- **Assignment**: Transcribe each entry below exactly. Pictures do not go in the copy.

■ ■ ■ ■ ■ ■ ■

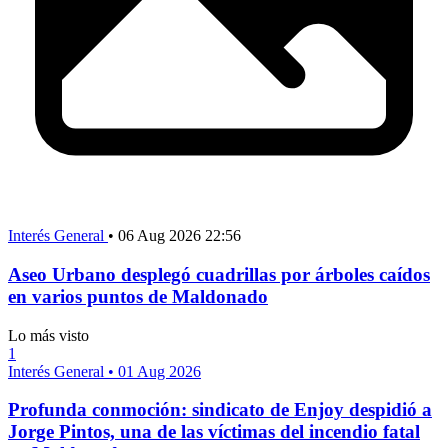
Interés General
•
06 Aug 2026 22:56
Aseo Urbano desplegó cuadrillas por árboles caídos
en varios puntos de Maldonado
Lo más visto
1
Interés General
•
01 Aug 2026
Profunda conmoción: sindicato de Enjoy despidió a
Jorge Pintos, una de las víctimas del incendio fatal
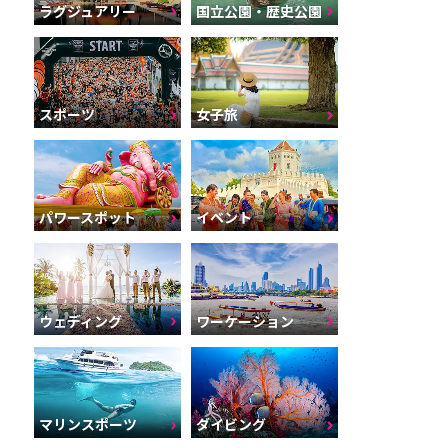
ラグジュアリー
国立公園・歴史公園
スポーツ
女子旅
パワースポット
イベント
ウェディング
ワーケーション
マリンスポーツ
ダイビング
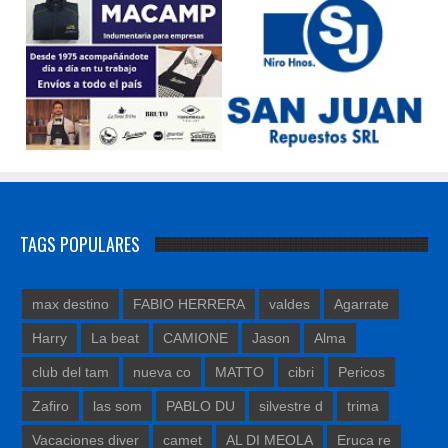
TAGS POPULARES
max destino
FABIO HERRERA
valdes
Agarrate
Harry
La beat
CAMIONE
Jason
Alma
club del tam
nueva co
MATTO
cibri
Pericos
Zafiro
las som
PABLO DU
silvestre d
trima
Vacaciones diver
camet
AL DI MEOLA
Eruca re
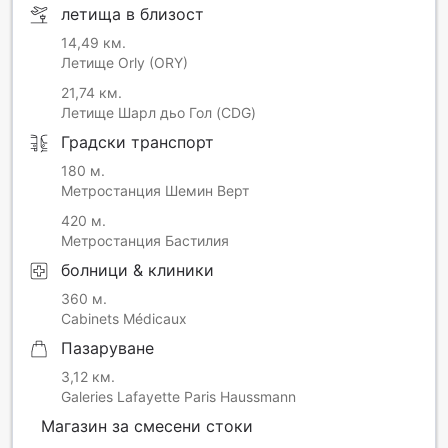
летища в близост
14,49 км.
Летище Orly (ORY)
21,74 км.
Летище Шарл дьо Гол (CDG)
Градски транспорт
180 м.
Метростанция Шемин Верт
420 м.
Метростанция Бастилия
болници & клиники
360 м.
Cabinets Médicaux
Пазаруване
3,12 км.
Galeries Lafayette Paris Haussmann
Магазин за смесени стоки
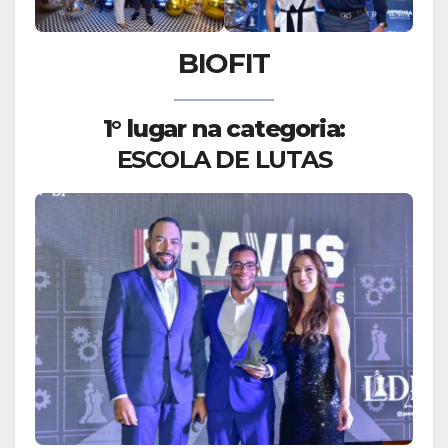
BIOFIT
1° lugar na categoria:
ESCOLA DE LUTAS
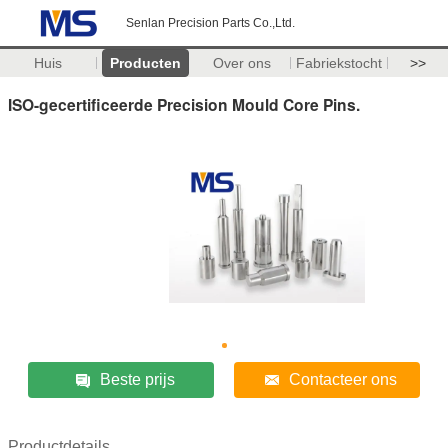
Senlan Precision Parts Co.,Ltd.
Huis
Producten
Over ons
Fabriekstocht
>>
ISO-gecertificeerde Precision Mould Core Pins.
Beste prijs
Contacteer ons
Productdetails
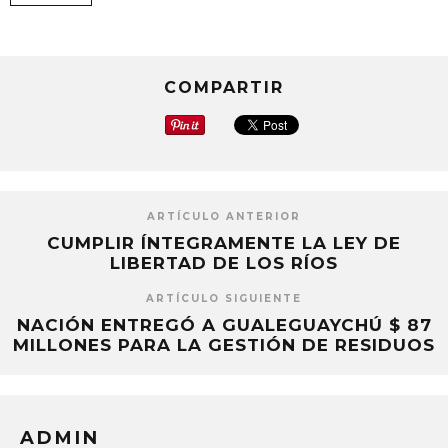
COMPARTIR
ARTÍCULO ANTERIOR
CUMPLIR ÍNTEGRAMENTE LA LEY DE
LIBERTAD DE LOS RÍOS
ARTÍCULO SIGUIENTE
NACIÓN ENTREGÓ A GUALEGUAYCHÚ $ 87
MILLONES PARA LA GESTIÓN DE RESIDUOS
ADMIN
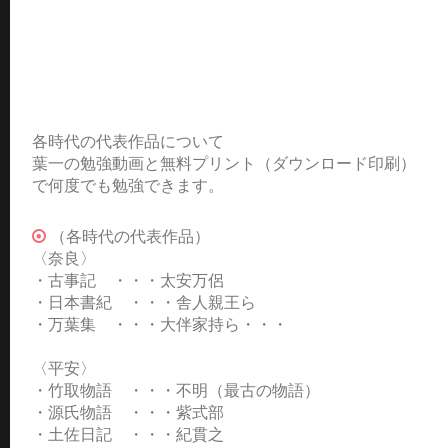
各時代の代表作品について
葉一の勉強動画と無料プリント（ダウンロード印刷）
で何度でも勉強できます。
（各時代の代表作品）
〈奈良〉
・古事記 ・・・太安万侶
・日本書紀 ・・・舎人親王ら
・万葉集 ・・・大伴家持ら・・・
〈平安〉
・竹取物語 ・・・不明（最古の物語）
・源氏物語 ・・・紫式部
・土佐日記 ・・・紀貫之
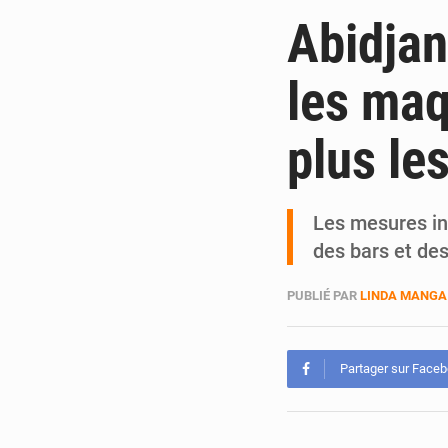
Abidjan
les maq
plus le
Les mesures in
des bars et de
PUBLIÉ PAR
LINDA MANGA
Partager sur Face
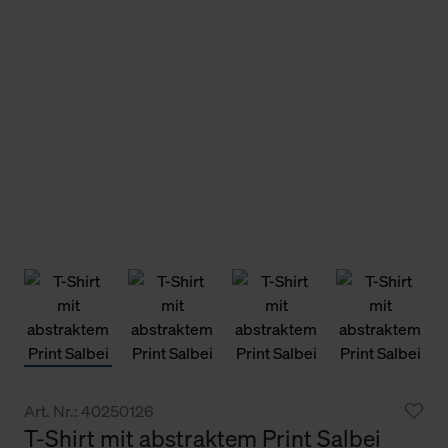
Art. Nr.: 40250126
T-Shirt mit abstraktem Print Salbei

■ ■ ■ ■ ■ ■ ■

- **Answer to this exercise**:
Interés General
•
06 Aug 2026 22:56
Aseo Urbano desplegó cuadrillas por árboles caídos
en varios puntos de Maldonado
Lo más visto
1
Interés General
•
01 Aug 2026
Profunda conmoción: sindicato de Enjoy despidió a
Jorge Pintos, una de las víctimas del incendio fatal
ラグジュアリー
国立公園・歴史公園
スポーツ
女子旅
パワースポット
イベント
ウェディング
ワーケーション
マリンスポーツ
ダイビング
TAGS POPULARES
max destino
FABIO HERRERA
valdes
Agarrate
Harry
La beat
CAMIONE
Jason
Alma
club del tam
nueva co
MATTO
cibri
Pericos
Zafiro
las som
PABLO DU
silvestre d
trima
Vacaciones diver
camet
AL DI MEOLA
Eruca re
летища в близост
14,49 км.
Летище Orly (ORY)
21,74 км.
Летище Шарл дьо Гол (CDG)
Градски транспорт
180 м.
Метростанция Шемин Верт
420 м.
Метростанция Бастилия
болници & клиники
360 м.
Cabinets Médicaux
Пазаруване
3,12 км.
Galeries Lafayette Paris Haussmann
Магазин за смесени стоки
BIOFIT
1° lugar na categoria:
ESCOLA DE LUTAS
Senlan Precision Parts Co.,Ltd.
Huis
Producten
Over ons
Fabriekstocht
>>
ISO-gecertificeerde Precision Mould Core Pins.
Beste prijs
Contacteer ons
Productdetails
COMPARTIR
ARTÍCULO ANTERIOR
CUMPLIR ÍNTEGRAMENTE LA LEY DE
LIBERTAD DE LOS RÍOS
ARTÍCULO SIGUIENTE
NACIÓN ENTREGÓ A GUALEGUAYCHÚ $ 87
MILLONES PARA LA GESTIÓN DE RESIDUOS
ADMIN
各時代の代表作品について
葉一の勉強動画と無料プリント（ダウンロード印刷）
で何度でも勉強できます。
（各時代の代表作品）
〈奈良〉
・古事記 ・・・太安万侶
・日本書紀 ・・・舎人親王ら
・万葉集 ・・・大伴家持ら・・・
〈平安〉
・竹取物語 ・・・不明（最古の物語）
・源氏物語 ・・・紫式部
・土佐日記 ・・・紀貫之
Abidjan
les maq
plus le
Les mesures in
des bars et de
PUBLIÉ PAR
LINDA MANGA
Partager sur Face
Art. Nr.: 40250126
T-Shirt mit abstraktem Print Salbei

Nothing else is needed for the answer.